Ford Motor Co. is adjusting its electric vehicle strategy to focus on developing two new electric pickup trucks and a commercial van. The company aims to offer these vehicles at a lower cost, with longer range, and achieve profitability within a year of launch.
While details about the new products are limited, Ford announced that production of its next-generation full-size electric pickup truck in Tennessee will be delayed until 2027. Additionally, the company will not pursue fully electric three-row SUVs due to high battery costs, opting instead to focus on gas-electric hybrid versions.
The new mid-sized pickup truck, based on new underpinnings developed in California, is set to hit the market in 2027. Production of an unspecified electric van will commence in 2026 at an assembly plant near Cleveland.
As a result of these strategic shifts, Ford will incur a $400 million write-down of current assets and anticipates additional expenses of up to $1.5 billion. The company plans to reduce capital spending on EVs from 40% to 30% of its annual budget.
Ford's Chief Financial Officer emphasized the commitment to building a competitive and profitable business in the evolving global EV market. The company acknowledges the need for a cost-effective structure to compete with automakers from China, who benefit from lower production and engineering costs.
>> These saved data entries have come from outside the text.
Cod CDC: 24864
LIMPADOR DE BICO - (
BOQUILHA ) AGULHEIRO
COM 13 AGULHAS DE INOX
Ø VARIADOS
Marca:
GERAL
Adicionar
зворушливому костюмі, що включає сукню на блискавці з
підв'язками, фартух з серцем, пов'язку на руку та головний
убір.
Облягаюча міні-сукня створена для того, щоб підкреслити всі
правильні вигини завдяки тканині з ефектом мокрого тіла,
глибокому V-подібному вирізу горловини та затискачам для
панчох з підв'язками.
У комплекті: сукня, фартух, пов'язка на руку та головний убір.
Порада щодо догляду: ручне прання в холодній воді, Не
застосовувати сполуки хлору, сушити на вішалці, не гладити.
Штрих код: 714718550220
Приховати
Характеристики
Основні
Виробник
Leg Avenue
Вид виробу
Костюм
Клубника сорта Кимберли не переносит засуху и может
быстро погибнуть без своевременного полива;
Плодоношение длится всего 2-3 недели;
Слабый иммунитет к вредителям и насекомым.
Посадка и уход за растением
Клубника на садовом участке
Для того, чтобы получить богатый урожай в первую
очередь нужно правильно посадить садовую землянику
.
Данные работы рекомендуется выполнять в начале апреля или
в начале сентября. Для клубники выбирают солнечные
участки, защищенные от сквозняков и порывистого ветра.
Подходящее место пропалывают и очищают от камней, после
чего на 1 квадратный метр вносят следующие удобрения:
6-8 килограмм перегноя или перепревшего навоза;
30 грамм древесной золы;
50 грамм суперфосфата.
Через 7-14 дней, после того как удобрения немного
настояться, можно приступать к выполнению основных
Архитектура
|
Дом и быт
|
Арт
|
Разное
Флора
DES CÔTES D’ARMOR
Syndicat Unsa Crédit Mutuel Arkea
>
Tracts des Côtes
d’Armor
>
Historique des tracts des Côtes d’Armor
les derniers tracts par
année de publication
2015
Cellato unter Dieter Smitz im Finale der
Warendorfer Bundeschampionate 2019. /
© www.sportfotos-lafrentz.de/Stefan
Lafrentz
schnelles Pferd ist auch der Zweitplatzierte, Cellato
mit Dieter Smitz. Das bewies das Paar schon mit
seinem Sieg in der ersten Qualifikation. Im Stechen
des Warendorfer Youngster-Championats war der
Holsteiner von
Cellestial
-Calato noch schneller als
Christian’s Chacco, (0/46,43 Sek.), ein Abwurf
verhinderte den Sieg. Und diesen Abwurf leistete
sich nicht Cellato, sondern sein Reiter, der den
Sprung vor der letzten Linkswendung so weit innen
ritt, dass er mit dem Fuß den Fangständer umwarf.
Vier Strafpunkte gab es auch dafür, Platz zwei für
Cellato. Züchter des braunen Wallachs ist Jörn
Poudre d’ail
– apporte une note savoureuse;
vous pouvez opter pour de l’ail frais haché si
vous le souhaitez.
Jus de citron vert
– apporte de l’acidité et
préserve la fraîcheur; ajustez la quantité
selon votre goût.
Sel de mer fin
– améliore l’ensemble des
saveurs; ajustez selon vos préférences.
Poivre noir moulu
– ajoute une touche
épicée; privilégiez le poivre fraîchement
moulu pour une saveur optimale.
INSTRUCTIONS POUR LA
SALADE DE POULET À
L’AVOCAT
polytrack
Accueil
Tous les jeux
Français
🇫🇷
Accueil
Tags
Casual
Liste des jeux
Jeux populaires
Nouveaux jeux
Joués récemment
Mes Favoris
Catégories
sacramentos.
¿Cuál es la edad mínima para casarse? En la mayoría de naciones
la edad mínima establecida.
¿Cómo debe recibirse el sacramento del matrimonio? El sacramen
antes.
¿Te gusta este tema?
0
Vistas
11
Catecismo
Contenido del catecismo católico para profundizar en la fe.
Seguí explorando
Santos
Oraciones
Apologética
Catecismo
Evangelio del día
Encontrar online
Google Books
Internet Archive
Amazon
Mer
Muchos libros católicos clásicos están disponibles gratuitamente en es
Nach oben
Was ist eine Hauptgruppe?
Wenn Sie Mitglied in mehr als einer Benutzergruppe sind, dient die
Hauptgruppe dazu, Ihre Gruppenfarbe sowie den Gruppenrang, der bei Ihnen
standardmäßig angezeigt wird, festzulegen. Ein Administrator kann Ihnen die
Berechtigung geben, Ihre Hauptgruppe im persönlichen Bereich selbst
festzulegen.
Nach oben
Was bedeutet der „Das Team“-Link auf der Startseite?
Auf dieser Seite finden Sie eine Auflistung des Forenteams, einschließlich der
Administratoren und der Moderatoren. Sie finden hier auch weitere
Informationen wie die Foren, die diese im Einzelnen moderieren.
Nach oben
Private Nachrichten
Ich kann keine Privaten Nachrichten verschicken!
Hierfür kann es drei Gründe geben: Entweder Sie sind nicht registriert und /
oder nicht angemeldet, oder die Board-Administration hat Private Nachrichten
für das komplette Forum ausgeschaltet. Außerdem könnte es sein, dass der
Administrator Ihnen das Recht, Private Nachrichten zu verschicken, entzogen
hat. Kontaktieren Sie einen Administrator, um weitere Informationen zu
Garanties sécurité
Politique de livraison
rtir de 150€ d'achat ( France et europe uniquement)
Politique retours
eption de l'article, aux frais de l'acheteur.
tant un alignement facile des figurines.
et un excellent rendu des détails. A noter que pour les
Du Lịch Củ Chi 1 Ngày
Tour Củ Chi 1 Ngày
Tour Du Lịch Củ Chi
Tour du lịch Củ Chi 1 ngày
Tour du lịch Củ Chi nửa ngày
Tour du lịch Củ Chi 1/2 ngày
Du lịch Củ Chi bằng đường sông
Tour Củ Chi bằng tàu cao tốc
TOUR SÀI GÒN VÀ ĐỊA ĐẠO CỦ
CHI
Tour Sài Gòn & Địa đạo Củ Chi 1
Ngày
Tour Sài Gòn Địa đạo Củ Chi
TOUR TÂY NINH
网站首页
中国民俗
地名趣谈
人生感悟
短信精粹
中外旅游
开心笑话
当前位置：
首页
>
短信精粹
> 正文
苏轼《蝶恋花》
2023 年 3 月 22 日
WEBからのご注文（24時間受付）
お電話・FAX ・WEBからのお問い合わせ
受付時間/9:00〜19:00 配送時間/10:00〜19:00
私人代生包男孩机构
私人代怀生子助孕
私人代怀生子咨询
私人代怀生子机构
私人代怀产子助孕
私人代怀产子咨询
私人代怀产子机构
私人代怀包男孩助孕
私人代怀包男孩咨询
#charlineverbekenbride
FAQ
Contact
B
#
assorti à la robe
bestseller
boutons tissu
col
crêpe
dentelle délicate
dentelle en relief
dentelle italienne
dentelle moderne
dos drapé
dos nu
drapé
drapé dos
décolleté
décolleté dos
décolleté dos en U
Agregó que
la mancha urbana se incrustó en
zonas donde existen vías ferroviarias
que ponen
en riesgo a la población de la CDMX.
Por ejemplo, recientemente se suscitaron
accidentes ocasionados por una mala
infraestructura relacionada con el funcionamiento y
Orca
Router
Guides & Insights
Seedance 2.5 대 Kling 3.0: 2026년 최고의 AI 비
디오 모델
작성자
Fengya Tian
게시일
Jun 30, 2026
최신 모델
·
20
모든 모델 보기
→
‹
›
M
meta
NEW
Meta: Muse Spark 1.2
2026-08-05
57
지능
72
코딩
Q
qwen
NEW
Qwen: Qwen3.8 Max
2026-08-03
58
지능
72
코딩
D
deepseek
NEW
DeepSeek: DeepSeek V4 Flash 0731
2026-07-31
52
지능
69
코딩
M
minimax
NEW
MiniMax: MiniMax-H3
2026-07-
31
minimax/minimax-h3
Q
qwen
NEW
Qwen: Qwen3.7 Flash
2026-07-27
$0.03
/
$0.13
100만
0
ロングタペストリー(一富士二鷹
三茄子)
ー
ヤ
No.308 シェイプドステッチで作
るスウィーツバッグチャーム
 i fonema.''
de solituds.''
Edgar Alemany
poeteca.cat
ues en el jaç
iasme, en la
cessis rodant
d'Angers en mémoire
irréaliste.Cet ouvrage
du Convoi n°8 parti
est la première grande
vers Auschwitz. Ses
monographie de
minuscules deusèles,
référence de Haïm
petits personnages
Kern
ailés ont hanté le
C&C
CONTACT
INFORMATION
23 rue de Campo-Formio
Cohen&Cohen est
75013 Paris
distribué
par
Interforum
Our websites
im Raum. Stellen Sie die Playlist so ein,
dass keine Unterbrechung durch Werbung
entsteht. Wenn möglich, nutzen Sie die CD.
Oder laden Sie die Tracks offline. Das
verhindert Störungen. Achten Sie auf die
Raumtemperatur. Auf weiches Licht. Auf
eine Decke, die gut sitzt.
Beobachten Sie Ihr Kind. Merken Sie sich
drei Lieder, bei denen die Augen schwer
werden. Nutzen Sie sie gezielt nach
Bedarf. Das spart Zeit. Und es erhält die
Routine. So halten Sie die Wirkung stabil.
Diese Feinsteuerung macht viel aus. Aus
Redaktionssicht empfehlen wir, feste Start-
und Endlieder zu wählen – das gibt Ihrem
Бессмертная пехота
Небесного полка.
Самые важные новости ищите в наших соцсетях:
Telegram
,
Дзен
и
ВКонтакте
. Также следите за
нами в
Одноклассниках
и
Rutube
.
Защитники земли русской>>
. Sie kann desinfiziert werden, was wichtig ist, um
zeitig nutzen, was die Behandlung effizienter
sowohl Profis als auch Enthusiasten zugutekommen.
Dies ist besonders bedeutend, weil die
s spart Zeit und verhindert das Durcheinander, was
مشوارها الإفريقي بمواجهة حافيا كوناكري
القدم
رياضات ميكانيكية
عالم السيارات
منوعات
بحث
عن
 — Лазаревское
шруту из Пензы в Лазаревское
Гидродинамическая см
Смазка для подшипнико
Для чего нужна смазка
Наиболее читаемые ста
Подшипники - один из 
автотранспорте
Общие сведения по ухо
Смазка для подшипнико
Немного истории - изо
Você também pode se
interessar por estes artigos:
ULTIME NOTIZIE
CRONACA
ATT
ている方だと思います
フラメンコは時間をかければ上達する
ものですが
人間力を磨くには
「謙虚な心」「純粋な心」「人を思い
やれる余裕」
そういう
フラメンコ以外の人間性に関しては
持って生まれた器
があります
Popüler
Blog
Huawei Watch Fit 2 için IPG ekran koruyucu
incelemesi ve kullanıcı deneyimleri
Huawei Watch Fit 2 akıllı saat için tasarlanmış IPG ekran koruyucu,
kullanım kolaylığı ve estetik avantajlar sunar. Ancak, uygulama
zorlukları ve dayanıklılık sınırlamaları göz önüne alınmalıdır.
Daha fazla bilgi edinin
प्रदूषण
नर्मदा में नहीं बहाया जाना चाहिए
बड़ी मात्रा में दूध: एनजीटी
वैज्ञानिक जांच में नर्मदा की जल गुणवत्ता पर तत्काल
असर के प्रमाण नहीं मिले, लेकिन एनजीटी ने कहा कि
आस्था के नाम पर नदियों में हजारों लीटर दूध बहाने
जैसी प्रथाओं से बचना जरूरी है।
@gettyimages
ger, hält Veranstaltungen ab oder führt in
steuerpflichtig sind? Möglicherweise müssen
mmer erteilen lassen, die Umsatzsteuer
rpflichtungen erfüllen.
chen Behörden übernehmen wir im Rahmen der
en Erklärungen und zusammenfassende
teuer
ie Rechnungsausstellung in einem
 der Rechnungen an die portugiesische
Despite incurring losses of $2.46 billion on EVs in the first half of the year, Ford aims to align its strategy with changing market dynamics and shifting consumer preferences towards more cost-conscious options. The company's goal is to ensure profitable growth and capital efficiency by focusing on globally competitive cost structures and strategic product segments.
Following the announcement, Ford's shares rose by 1.4% in pre-market trading. The company's decision reflects a strategic shift to adapt to the evolving landscape of the electric vehicle market while prioritizing profitability and competitiveness.